What to do — Write out, without any change, the lines in the material below that run from the line with "Older Post (646, 467)" through the line with "2021 (739, 375)", both included.

Data provided —
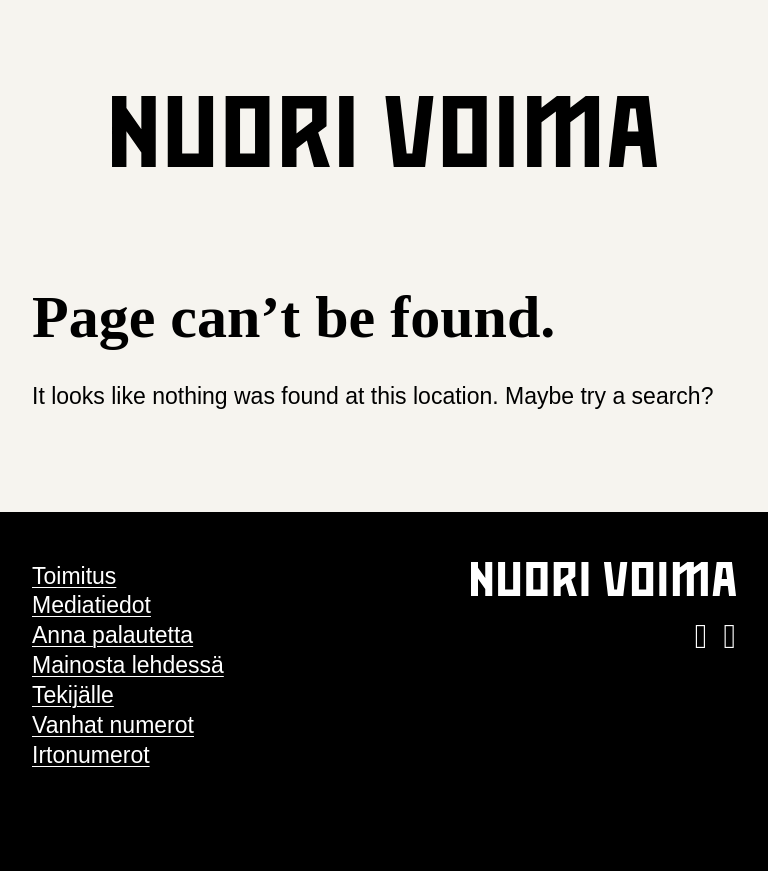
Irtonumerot (91, 755)
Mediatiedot (91, 605)
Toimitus (74, 576)
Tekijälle (73, 695)
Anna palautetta (112, 635)
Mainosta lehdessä (128, 665)
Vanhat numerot (113, 725)
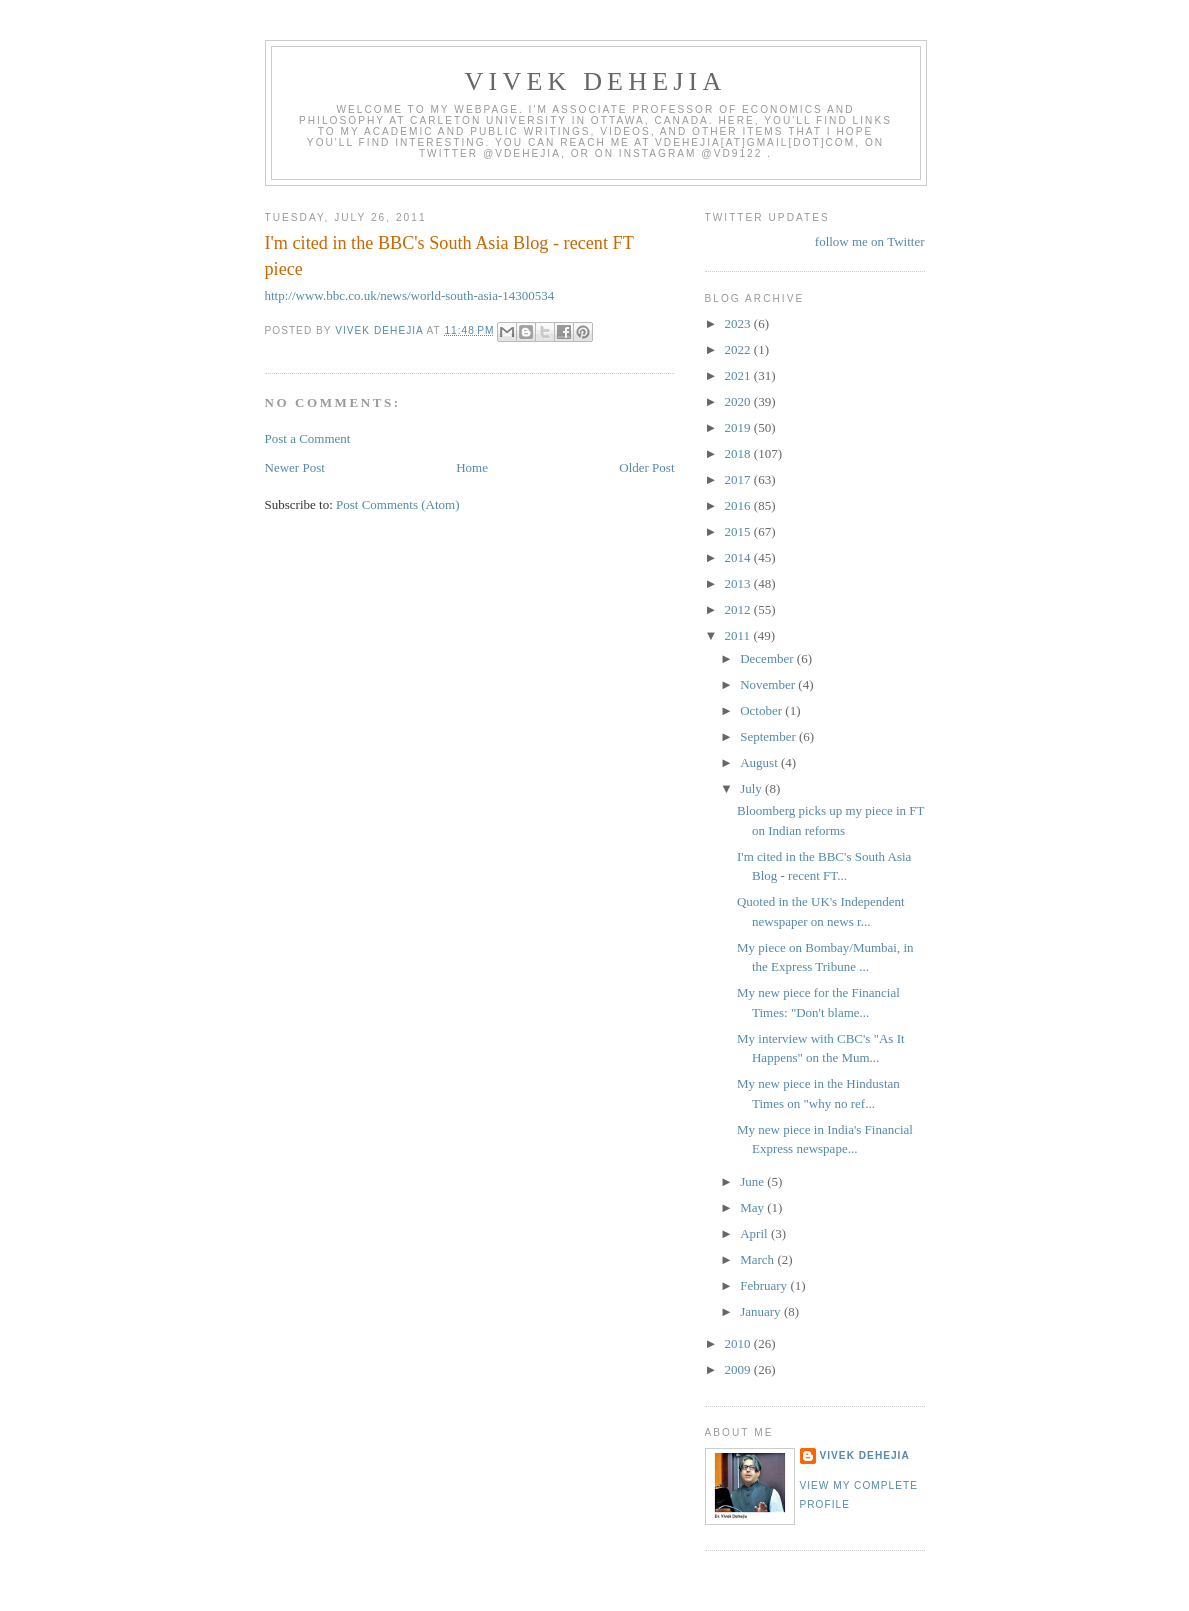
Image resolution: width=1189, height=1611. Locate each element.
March (758, 1259)
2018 (739, 453)
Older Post (646, 467)
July (752, 788)
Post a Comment (308, 438)
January (762, 1311)
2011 (739, 635)
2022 (739, 349)
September (769, 736)
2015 (739, 531)
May (753, 1207)
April (755, 1233)
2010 (739, 1343)
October (762, 710)
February (765, 1285)
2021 (739, 375)
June (753, 1181)
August (760, 762)
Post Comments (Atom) (398, 504)
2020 (739, 401)
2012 (739, 609)
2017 (739, 479)
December (768, 658)
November (769, 684)
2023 (739, 323)
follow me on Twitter (870, 241)
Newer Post (295, 467)
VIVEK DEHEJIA (596, 81)
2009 (739, 1369)
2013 (739, 583)
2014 (739, 557)
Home (472, 467)
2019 (739, 427)
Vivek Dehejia (865, 1455)
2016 (739, 505)
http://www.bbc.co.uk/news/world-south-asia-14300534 (410, 295)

Exercise output —
Older Post (646, 467)
July (752, 788)
Post a Comment (308, 438)
January (762, 1311)
2011 (739, 635)
2022 (739, 349)
September (769, 736)
2015 (739, 531)
May (753, 1207)
April (755, 1233)
2010 (739, 1343)
October (762, 710)
February (765, 1285)
2021 (739, 375)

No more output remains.